One of the many challenges for student loan applicants with bad credit is finding money for college. With the rising costs of higher education many students are unable to meet the financial demands. A college education may not even be an option for some students who undoubtedly cannot afford to attend. And without academic or athletic scholarships, such an education would be impossible for some. But rather than give up students are turning to the help of student loans to pay for college. Are student loans an option for someone with bad credit and no co-signer? The answer depends on the lender.

Lender Option: US Government

First, government student loans require little or no credit history. A student with the worst credit, which is rare right out of high school, can still be eligible for a student loan with the federal government. The federal student aid program usually grants student loans on the basis of financial need rather than credit history.

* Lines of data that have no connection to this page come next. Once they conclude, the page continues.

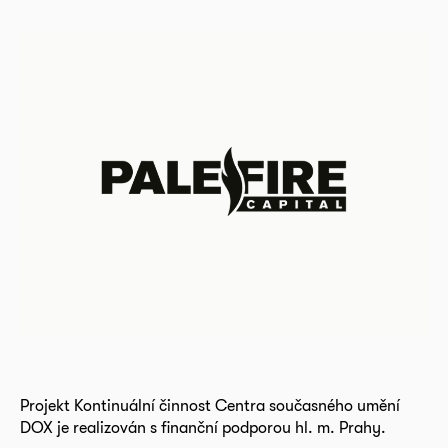
Projekt Kontinuální činnost Centra současného umění
DOX je realizován s finanční podporou hl. m. Prahy.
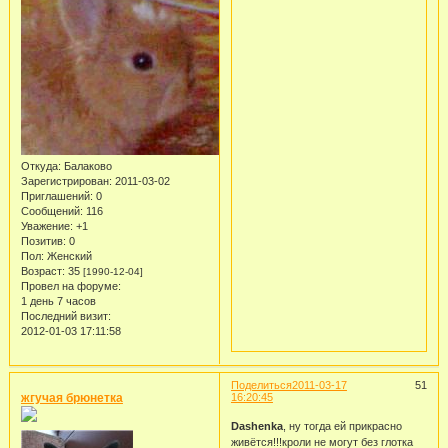
Откуда:
Балаково
Зарегистрирован
: 2011-03-02
Приглашений:
0
Сообщений:
116
Уважение:
+1
Позитив:
0
Пол:
Женский
Возраст:
35
[1990-12-04]
Провел на форуме:
1 день 7 часов
Последний визит:
2012-01-03 17:11:58
Поделиться
2011-03-17
51
жгучая брюнетка
16:20:45
Dashenka
, ну тогда ей прикрасно
живётся!!!кроли не могут без глотка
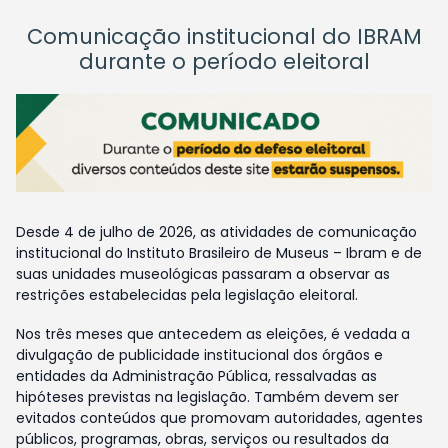
Comunicação institucional do IBRAM
durante o período eleitoral
Desde 4 de julho de 2026, as atividades de comunicação
institucional do Instituto Brasileiro de Museus – Ibram e de
suas unidades museológicas passaram a observar as
restrições estabelecidas pela legislação eleitoral.
Nos três meses que antecedem as eleições, é vedada a
divulgação de publicidade institucional dos órgãos e
entidades da Administração Pública, ressalvadas as
hipóteses previstas na legislação. Também devem ser
evitados conteúdos que promovam autoridades, agentes
públicos, programas, obras, serviços ou resultados da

A review of the student’s education goals, along with his or her parents’ financial situation is usually all that is required to determine loan approval and amount. Parent loans, however, through the federal government are based on credit worthiness.

Furthermore, since federal student loans obtained by the student do not consider credit history no co-signer is needed. However, parent loans may require a co-signer because credit history is taken into consideration for such loans. The Federal PLUS Loan, for example, does require analysis of a parent’s credit before determining approval of a student loan.

Lender Option: Private Lenders

Private student loans are not as permissive as federal student loans. Private lenders usually require creditworthiness before considering a loan. This puts many students at a disadvantage. Coming directly out of high school most students have no credit history whatsoever. Some lenders may be quick to lend to such students, but others may be hesitant due to the high risk involved. Education costs can easily grow to tens or hundreds of thousands of dollars. As a result, private lenders have more risk involved with lending money to students. They may also consider things like employment history, resident history, and criminal history.

Consequently, a co-signer may be needed in most private student loan cases. The co-signer is usually a parent or someone with a good credit rating. A parent with bad credit probably can't be a co-signer for the student. The key to keep in mind with co-signers is that all signers on the student loan are responsible for repayment. In the event that debt collection is necessary, the lender will have the legal right to pursue collection from all signers on the loan.

Know The Lender

While getting a loan with bad credit and no co-signer may be difficult, it is not entirely impossible. A student must research the options available, know his or her financial situation, and apply accordingly. The federal student aid program would be an ideal place to start. Private lenders may be an option as well, but creditworthiness will always be their first consideration. That is why it is important to know a lender, whether its the federal government or a private one, before entering into a signed agreement with them.